Eski Bekçiler

0
Advertisement

Yaşı belirli bir seviyenin üstündekilerin hatırladığı bekçilik sisteminin bel kemiği eski bekçiler ile ilgili bilgilerin yer aldığı sayfamız.

Eskiden toplum hayatında bekçinin önemli bir yeri vardı. Anadolu’dan gelen bu sağlam yapılı adamlara her bakımdan güvenilirdi. Bugünkü gibi ellerinde silâh ve düdük yoktu. Memleketlerinin kıyafetini asla değiştirmezlerdi. Kış gecelerinde kara koyun postundan yapılmış gocuklarına bürünürler, ucu demirli, ağır bekçi sopalarını düzenli bir şekilde sokaktaki taşlara vurarak dolaşırlardı.

Bekçiler geceleri sokakları dolaşmak, yangınları haber vermekten başka, gazetenin bulunmadığı çağlarda hükümet emir ve yasaklarını da mahalle halkına duyururlardı. Ayrıca, ölüm, doğum, düğün olan evlerin hizmetinde bulunur, evlerin, konakların kışlık odunlarını keser, evlere su taşır, yazları sayfiyelere gidenlerin everini bekler, kiralık evlere kiracı bulurlardı. Ekseriya mahalle kahvesinin üssündeki bekçi odasında yatarlardı. Bütün mahalle halkını tanırlardı. Uygunsuzları bilir, hoşa gitmeyecek olayları önlemek için ellerinden geleni yaparlardı. Mahallede uygunsuz kimselerin barınmasını önlerlerdi.

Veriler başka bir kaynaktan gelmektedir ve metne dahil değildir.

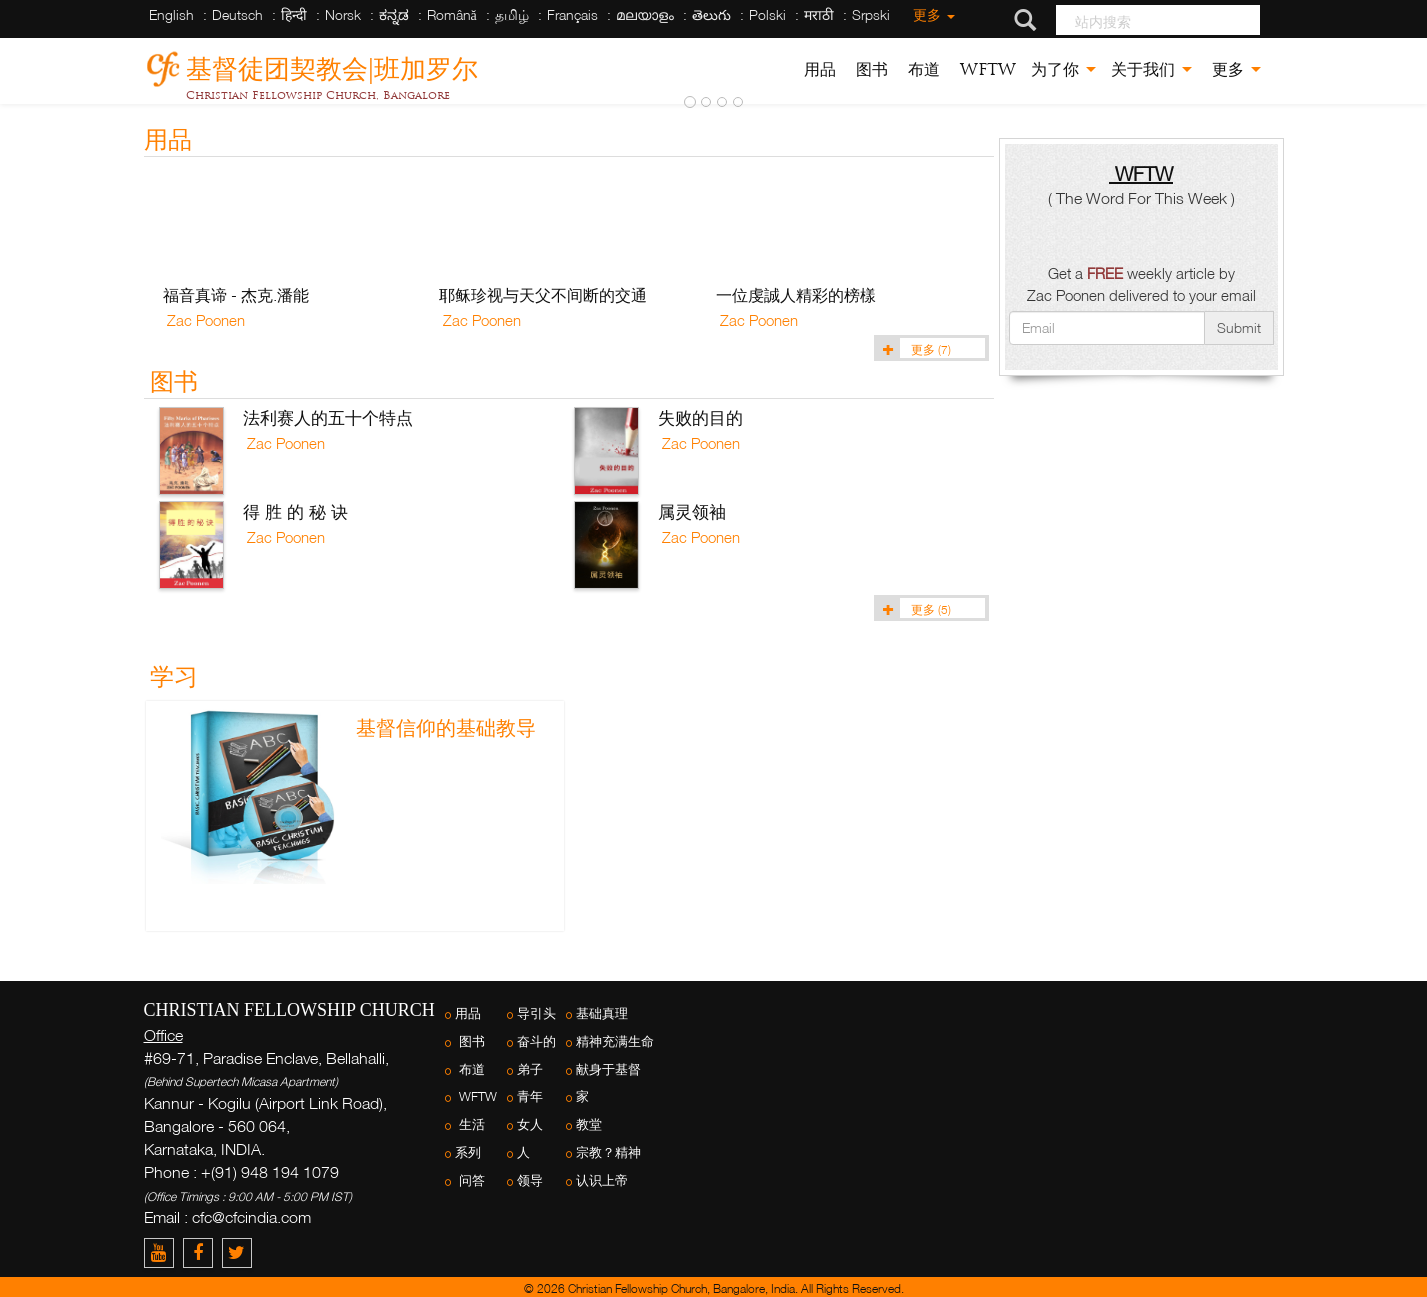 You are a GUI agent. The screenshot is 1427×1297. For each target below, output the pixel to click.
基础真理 (602, 1013)
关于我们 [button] (1151, 69)
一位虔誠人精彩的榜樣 (796, 295)
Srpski (871, 14)
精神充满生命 (615, 1041)
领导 (530, 1180)
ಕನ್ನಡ (394, 14)
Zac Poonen (204, 320)
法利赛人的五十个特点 (328, 417)
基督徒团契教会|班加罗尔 (332, 65)
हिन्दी (294, 14)
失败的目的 (700, 417)
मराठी (819, 14)
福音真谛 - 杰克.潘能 (236, 295)
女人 (530, 1124)
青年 (530, 1096)
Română (452, 14)
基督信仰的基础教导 (446, 728)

Bekçiler ramazanlarda, halkı sahura kaldırmak için, sahur vakti davul çalarak dolaşırlar, bu arada mâniler de söylerlerdi. Mahalle halkı gençleri pek saymayacağı için 30 – 35 yaştan yukarı olan bekçiler sakal bırakırlardı. Bunlara mahalleli «Bekçi Baba» derdi. Evliya Çelebi’ye göre XVII. yüzyıl ortasında İstanbul’da, 300’ü Eski Bedesten ve Yeni Bedesten’de olmak üzere, 12.000 bekçi vardı.

Bekçi Baba sopasının demir saplı ucunu taşlara vurarak, geceleri saati haber verirdi. Bazı bekçiler sopalarının demir ucu ile saat başlarında, saat sayısı kadar, «tak tak» diye vururken, buçukları da sopayı taşlarda sürüyerek hafifçe tıkrdatmak suretiyle belirtirlerdi. Çok daha usta olanları ise çeyrek saatleri de bildirirlerdi.